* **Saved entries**

───

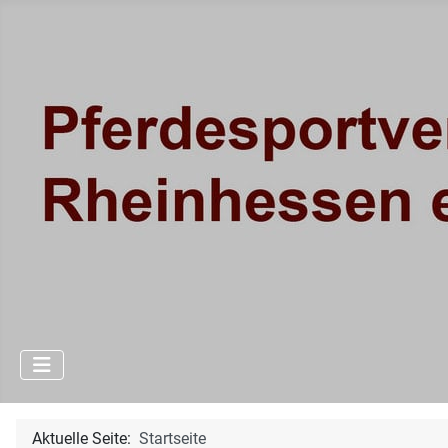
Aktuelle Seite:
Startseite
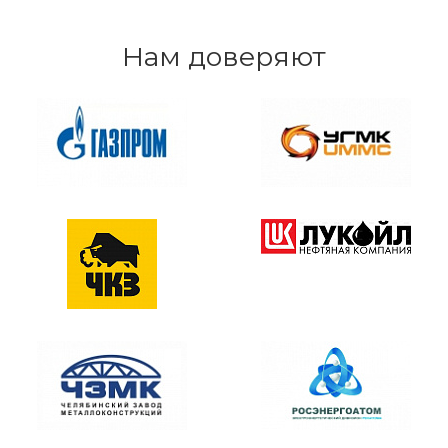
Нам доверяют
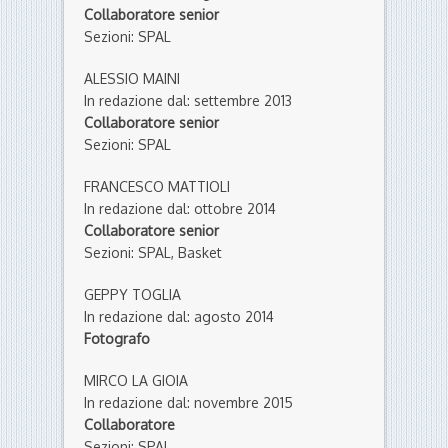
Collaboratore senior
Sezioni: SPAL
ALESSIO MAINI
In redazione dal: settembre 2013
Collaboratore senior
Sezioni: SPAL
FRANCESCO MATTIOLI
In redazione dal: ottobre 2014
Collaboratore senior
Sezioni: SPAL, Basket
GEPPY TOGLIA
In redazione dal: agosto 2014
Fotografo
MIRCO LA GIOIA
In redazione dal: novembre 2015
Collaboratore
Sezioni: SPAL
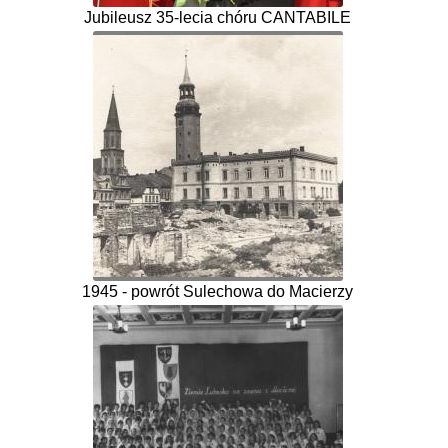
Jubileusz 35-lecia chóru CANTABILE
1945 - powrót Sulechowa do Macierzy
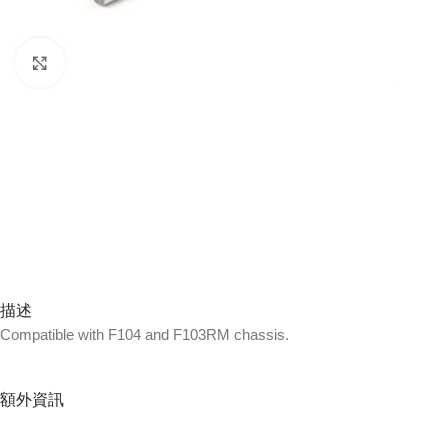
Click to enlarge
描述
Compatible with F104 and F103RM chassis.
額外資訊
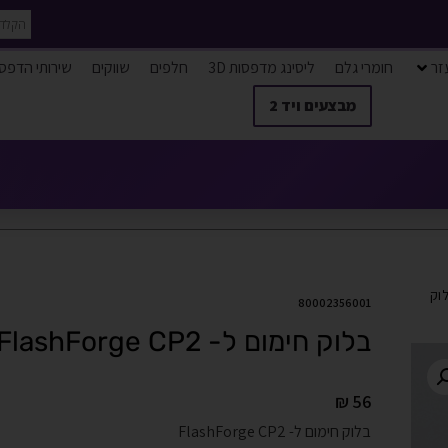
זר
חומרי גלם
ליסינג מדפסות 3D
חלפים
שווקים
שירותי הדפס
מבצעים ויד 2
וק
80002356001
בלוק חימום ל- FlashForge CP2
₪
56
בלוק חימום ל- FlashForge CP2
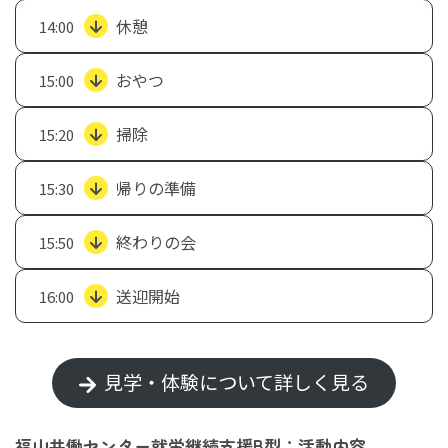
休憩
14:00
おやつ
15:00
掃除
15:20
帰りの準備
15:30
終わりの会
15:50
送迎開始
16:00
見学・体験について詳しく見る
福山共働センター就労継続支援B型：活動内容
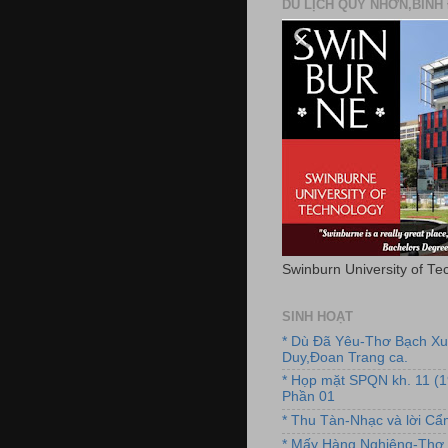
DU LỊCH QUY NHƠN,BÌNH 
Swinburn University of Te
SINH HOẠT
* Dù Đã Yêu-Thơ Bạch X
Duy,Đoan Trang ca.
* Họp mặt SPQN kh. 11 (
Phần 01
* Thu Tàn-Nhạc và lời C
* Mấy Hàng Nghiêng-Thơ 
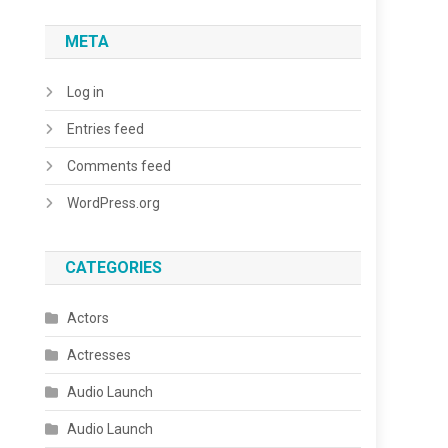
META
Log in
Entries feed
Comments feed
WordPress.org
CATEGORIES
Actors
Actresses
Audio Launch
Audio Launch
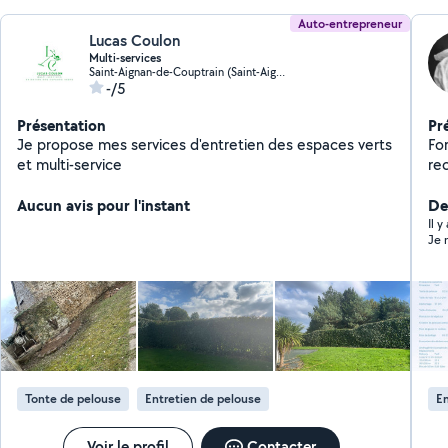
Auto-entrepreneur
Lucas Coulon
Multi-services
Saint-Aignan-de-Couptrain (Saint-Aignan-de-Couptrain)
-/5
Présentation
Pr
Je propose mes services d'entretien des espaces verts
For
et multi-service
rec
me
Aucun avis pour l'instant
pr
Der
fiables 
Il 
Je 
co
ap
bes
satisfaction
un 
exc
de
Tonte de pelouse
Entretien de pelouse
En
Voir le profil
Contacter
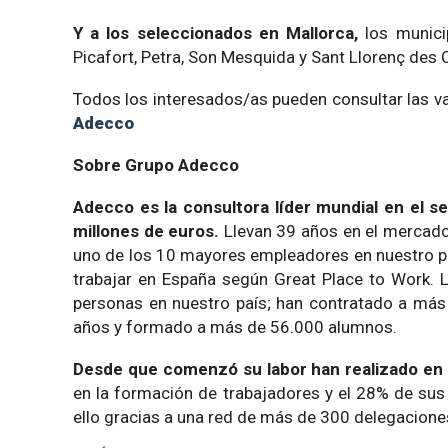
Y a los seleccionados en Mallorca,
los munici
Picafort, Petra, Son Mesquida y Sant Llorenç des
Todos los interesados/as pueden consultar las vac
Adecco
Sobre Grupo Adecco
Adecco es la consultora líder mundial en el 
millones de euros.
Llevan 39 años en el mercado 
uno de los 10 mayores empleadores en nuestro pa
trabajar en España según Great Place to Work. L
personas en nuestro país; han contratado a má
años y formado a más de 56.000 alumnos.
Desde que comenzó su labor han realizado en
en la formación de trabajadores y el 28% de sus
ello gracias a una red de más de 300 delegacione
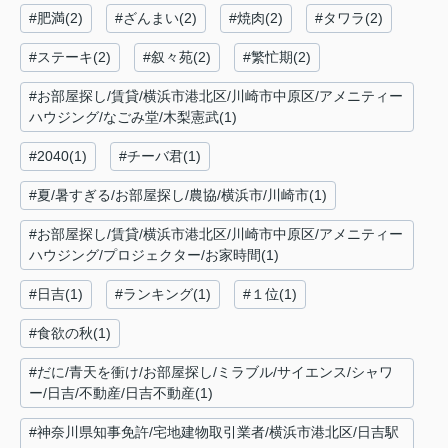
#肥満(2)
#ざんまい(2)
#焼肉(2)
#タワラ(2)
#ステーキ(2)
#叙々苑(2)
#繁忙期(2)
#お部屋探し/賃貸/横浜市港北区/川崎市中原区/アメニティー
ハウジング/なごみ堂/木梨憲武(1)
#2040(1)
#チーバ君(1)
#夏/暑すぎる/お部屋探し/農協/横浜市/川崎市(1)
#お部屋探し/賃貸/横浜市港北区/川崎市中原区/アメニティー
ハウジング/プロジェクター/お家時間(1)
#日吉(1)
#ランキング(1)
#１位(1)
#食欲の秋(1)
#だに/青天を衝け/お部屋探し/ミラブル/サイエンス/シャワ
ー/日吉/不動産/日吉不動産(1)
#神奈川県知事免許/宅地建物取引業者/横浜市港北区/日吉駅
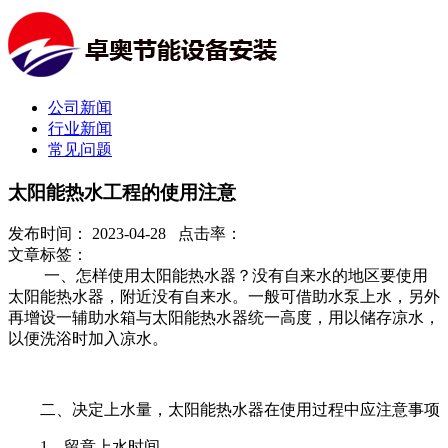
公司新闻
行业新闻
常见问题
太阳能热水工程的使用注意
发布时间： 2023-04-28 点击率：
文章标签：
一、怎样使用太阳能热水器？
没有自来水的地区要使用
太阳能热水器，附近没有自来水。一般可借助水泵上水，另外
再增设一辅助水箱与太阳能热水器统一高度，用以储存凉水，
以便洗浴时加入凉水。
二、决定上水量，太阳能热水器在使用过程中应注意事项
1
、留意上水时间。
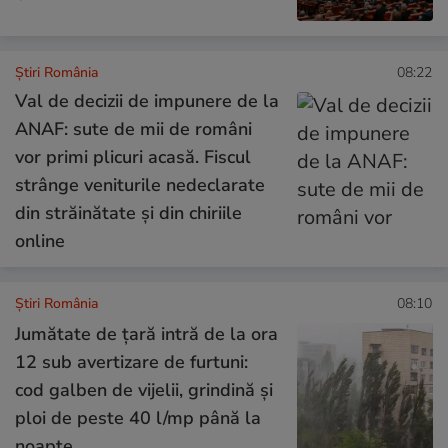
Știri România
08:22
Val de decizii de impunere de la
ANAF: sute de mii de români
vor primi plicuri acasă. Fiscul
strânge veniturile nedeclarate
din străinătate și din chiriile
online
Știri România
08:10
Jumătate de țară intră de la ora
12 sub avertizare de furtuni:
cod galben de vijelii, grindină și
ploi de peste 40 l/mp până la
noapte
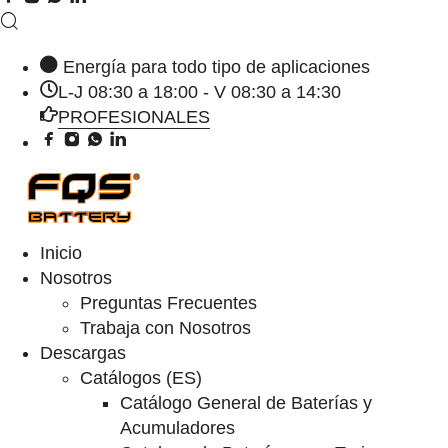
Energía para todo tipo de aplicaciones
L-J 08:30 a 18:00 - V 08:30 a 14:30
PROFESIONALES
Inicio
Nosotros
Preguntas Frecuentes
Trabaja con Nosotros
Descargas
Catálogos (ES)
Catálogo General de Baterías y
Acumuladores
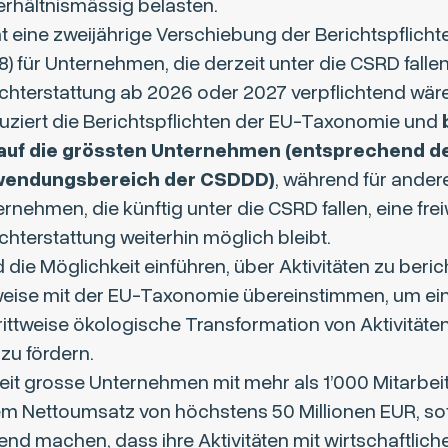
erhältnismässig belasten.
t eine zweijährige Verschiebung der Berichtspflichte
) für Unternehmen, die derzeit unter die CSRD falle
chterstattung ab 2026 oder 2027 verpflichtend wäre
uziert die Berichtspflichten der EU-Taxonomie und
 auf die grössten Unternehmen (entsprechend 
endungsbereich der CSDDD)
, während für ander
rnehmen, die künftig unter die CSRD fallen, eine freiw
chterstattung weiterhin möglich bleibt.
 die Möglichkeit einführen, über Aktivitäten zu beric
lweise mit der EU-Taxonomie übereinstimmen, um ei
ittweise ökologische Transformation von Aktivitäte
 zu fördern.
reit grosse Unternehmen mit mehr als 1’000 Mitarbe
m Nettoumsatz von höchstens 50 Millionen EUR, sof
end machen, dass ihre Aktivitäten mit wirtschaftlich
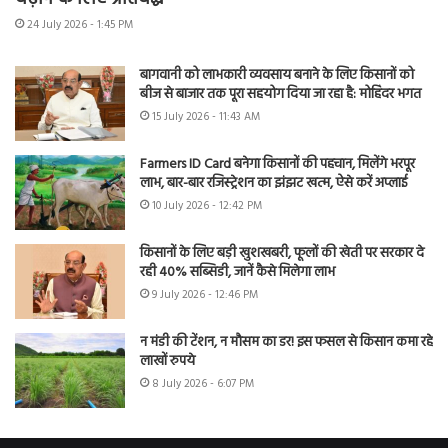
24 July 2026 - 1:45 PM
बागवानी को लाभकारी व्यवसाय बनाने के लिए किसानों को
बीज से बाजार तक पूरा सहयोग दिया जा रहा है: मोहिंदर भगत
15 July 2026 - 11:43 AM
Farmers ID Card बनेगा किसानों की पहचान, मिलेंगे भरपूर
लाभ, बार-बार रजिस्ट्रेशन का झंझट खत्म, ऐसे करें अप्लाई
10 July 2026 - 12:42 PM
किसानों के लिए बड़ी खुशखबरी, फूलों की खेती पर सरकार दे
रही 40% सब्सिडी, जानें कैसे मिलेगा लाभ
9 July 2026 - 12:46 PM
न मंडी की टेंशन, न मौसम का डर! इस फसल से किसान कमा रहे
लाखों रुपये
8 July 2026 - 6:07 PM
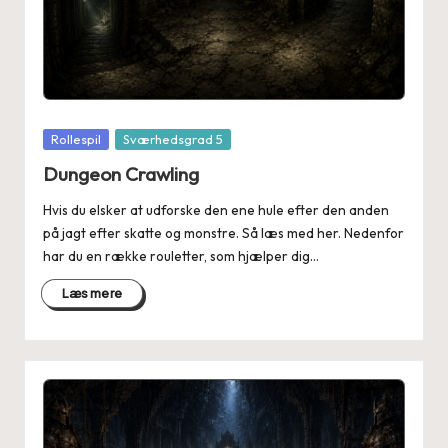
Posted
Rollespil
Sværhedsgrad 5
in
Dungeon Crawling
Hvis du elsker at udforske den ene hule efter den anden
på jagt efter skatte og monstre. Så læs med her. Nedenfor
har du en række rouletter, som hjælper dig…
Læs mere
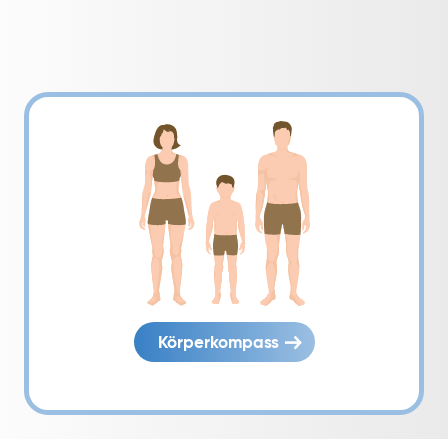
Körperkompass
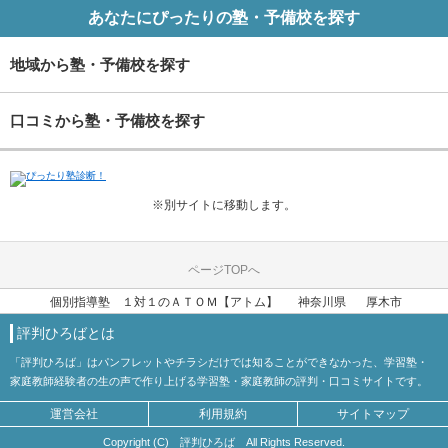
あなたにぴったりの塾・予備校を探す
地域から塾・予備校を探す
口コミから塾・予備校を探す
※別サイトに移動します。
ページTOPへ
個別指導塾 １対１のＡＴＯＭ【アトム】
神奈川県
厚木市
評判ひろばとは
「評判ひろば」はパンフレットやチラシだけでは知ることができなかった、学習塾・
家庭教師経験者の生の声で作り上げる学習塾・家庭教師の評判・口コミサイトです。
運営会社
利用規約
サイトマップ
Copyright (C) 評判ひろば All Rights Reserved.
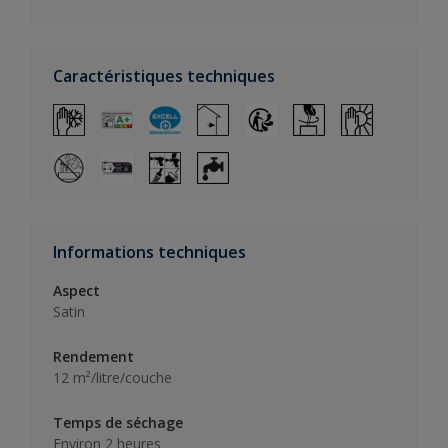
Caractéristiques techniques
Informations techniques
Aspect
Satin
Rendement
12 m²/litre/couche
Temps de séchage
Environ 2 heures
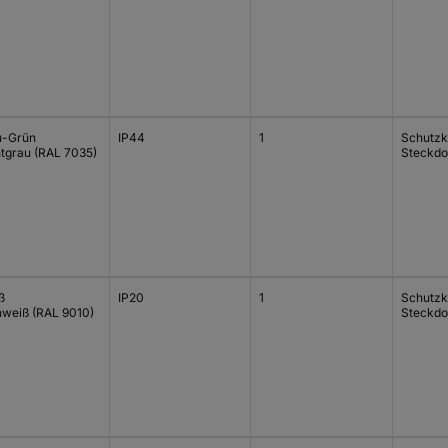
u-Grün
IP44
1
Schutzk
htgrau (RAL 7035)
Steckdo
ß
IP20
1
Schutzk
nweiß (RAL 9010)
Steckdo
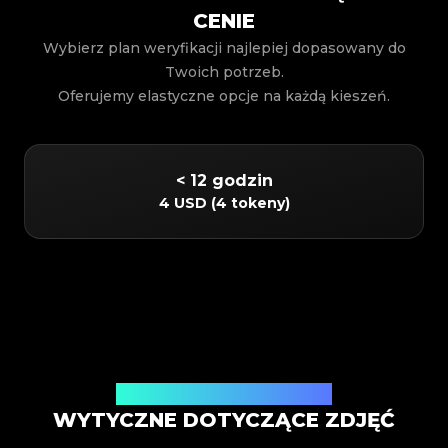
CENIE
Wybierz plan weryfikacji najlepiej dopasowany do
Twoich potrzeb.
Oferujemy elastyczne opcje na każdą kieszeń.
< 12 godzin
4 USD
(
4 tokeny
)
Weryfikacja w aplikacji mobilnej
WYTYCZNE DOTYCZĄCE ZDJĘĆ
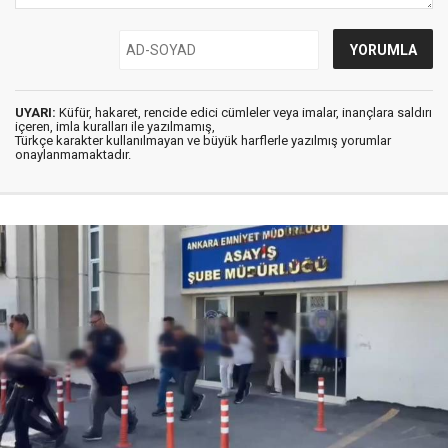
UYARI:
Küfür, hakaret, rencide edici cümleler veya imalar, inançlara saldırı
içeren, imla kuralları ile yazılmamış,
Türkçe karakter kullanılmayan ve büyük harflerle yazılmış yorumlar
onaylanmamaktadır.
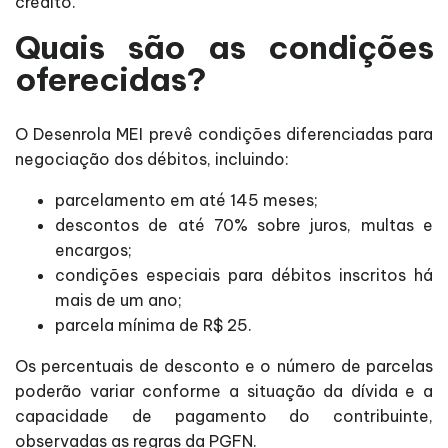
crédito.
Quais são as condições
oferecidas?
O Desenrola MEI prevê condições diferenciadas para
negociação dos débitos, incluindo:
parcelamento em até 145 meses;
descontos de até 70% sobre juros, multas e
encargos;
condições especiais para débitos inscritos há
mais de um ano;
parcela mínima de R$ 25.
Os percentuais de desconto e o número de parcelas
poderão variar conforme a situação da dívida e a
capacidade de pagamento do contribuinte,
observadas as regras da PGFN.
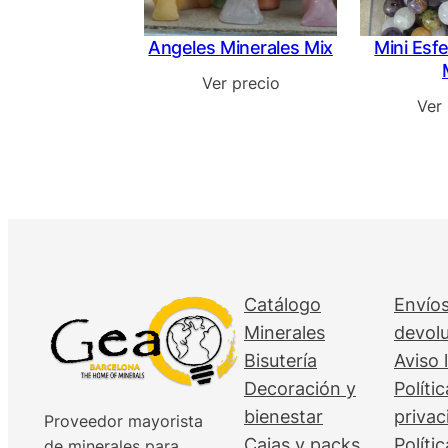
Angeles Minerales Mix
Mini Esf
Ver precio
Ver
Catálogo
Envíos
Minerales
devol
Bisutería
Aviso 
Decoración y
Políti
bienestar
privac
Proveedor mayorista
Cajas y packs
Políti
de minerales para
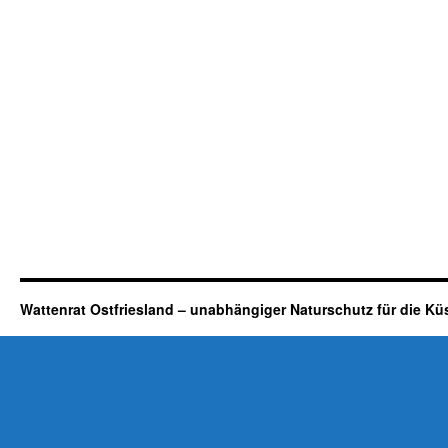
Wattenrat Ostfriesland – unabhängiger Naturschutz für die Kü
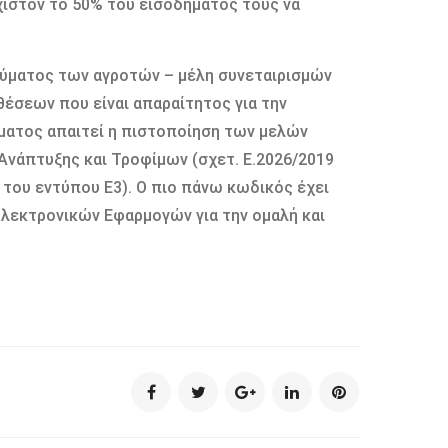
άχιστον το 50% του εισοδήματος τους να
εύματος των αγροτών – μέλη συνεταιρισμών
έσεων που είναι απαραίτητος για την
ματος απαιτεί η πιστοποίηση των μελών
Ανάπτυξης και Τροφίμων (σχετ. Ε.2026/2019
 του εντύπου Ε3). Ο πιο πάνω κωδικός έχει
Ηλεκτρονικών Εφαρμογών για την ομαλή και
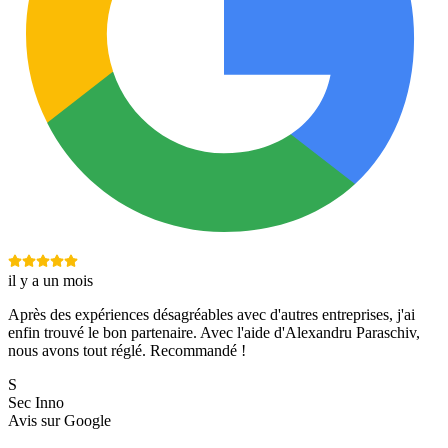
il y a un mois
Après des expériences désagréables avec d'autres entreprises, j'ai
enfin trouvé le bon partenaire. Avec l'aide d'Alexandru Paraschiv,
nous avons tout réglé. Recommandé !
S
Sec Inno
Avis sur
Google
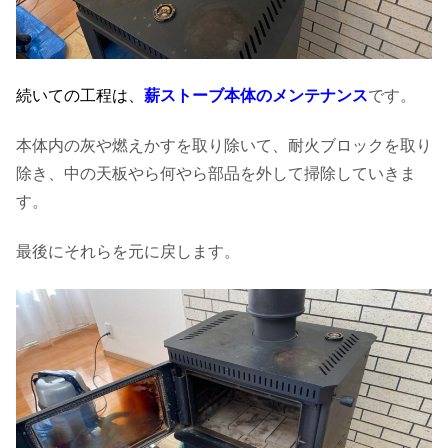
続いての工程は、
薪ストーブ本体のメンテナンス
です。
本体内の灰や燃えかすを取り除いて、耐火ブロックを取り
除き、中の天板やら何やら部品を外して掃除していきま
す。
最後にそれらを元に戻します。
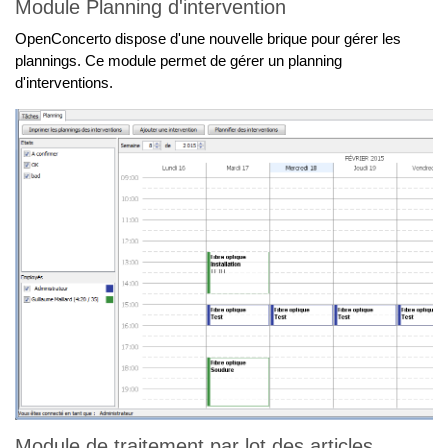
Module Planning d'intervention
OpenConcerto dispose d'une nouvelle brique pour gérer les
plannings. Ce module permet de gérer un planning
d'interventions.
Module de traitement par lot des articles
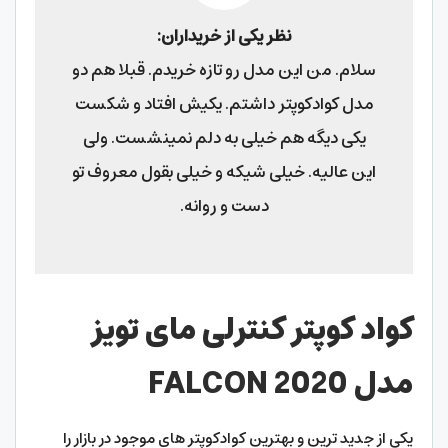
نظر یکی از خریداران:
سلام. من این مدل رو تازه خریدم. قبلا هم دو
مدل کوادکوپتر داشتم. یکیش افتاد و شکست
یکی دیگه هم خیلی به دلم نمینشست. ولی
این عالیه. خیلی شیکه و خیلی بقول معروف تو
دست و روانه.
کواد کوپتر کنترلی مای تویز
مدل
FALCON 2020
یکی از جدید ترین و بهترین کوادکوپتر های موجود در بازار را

───

* **Task directions**
Among the lines above, which hold the word "CSRD"? Report each one.

* **Response to the task**
) für Unternehmen, die derzeit unter die CSRD falle
rnehmen, die künftig unter die CSRD fallen, eine freiw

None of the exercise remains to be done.